Throughout the entries below, report every line where "KAPSELIT" is found.

▶ **Data shown**
"""
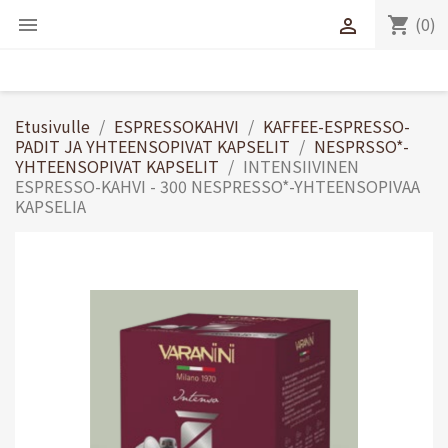
(0)
shopping_cart


Etusivulle
ESPRESSOKAHVI
KAFFEE-ESPRESSO-
PADIT JA YHTEENSOPIVAT KAPSELIT
NESPRSSO*-
YHTEENSOPIVAT KAPSELIT
INTENSIIVINEN
ESPRESSO-KAHVI - 300 NESPRESSO*-YHTEENSOPIVAA
KAPSELIA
"""
▶ **Output of the task**
PADIT JA YHTEENSOPIVAT KAPSELIT
YHTEENSOPIVAT KAPSELIT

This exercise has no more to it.